I wondered if anyone else else on here rated the very wonderful Morrissey in terms of lyrics/cultural significance etc...
User avatar
Jonnie Falafel
 
Posts: 325
Joined: Tue Jan 07, 2003 9:36 pm
Location: Arezzo, Tuscany, Italy

Postby Sophistikitten on Sat Nov 13, 2004 7:28 pm

Ooh, I'm a fan of Morrissey! I think his song lyrics can be rather clever. Do you have a favourite song, Jonnie F?
User avatar
Sophistikitten
 
Posts: 91
Joined: Mon Sep 20, 2004 9:44 am
Location: Montreal, Quebec

Postby Teratogen on Sun Nov 14, 2004 11:07 am

:D
User avatar
Teratogen
 
Posts: 1653
Joined: Mon Jun 21, 2004 11:09 pm
Location: Santa Clarita, California

Postby Jonnie Falafel on Sun Nov 14, 2004 5:52 pm

Favourite Morrissey song of the moment is I Have Forgiven Jesus
User avatar
Jonnie Falafel
 
Posts: 325
Joined: Tue Jan 07, 2003 9:36 pm
Location: Arezzo, Tuscany, Italy

Postby Sophistikitten on Sun Nov 14, 2004 8:30 pm

Ah nice! Sadly, I left a lot of my music back home when I moved across country...so I have no Morrissey here. However, I keep singing "Hairdresser on Fire"! There is something really natural and lonely when he sings, "Can you squeeze me into an empty page of your diary".
User avatar
Sophistikitten
 
Posts: 91
Joined: Mon Sep 20, 2004 9:44 am
Location: Montreal, Quebec

Postby Teratogen on Mon Nov 15, 2004 10:06 am

ah, jonnie, so i see you are a fan of the new album? quite different, don't you think? i heard that for every single he has released and will later release he has 3 b-sides on them as well. if that's so, he could easily put out another album of just those b-sides! i own NOTHING of morrissey, but i have a friend who loves him as much as he thinks he's a jerk, so i get to hear a lot of his music. hahaha. :D
User avatar
Teratogen
 
Posts: 1653
Joined: Mon Jun 21, 2004 11:09 pm
Location: Santa Clarita, California

Postby smccallon on Mon Nov 15, 2004 10:29 am

morrissey fucking sucks...

(how's that for a response!?)

actually, he is quite good but vastly overrated currently, while his greatest song "roy's keen" is all but forgotten.
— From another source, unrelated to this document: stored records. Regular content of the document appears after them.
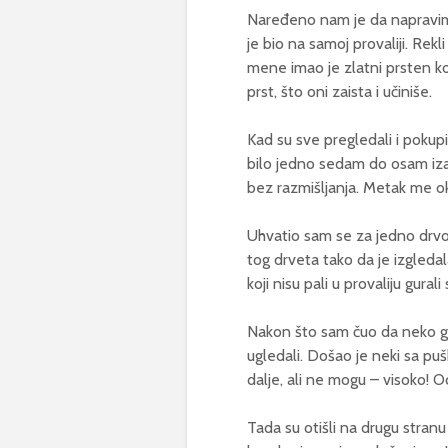
Naređeno nam je da napravimo 
je bio na samoj provaliji. Rek
mene imao je zlatni prsten koj
prst, što oni zaista i učiniše.
Kad su sve pregledali i pokupil
bilo jedno sedam do osam iza
bez razmišljanja. Metak me okr
Uhvatio sam se za jedno drvo i
tog drveta tako da je izgledala
koji nisu pali u provaliju gural
Nakon što sam čuo da neko go
ugledali. Došao je neki sa puš
dalje, ali ne mogu – visoko! 
Tada su otišli na drugu stranu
(if you take me seriously right now, you rule, and you probably were because text alone proves little... just ask those pesky old deconstructionists... i am joking.)
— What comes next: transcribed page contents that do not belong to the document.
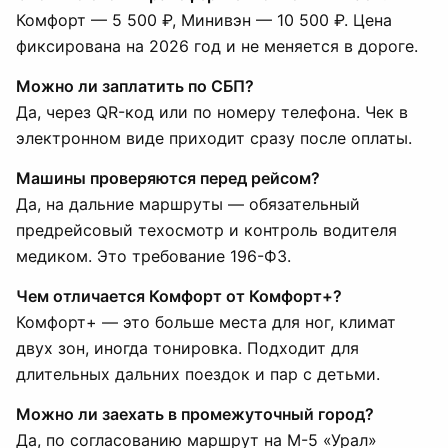
Комфорт — 5 500 ₽, Минивэн — 10 500 ₽. Цена
фиксирована на 2026 год и не меняется в дороге.
Можно ли заплатить по СБП?
Да, через QR-код или по номеру телефона. Чек в
электронном виде приходит сразу после оплаты.
Машины проверяются перед рейсом?
Да, на дальние маршруты — обязательный
предрейсовый техосмотр и контроль водителя
медиком. Это требование 196-ФЗ.
Чем отличается Комфорт от Комфорт+?
Комфорт+ — это больше места для ног, климат
двух зон, иногда тонировка. Подходит для
длительных дальних поездок и пар с детьми.
Можно ли заехать в промежуточный город?
Да, по согласованию маршрут на М-5 «Урал»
good day and morrissey humping a rock (november spawned a monster, music video)
smccallon
 
Posts: 127
Joined: Wed Mar 31, 2004 7:05 pm
Location: Santa Clarita, CA

Postby Jonnie Falafel on Mon Nov 15, 2004 12:18 pm

I also love the the desperation in Ouja Board, Ouja Board:

"Ouja Board, could you work for me,
I have got to get through to an old friend.....
Ouja Board Ouja Board, could you work for me,
'Cause I still do feel so horribly lonely"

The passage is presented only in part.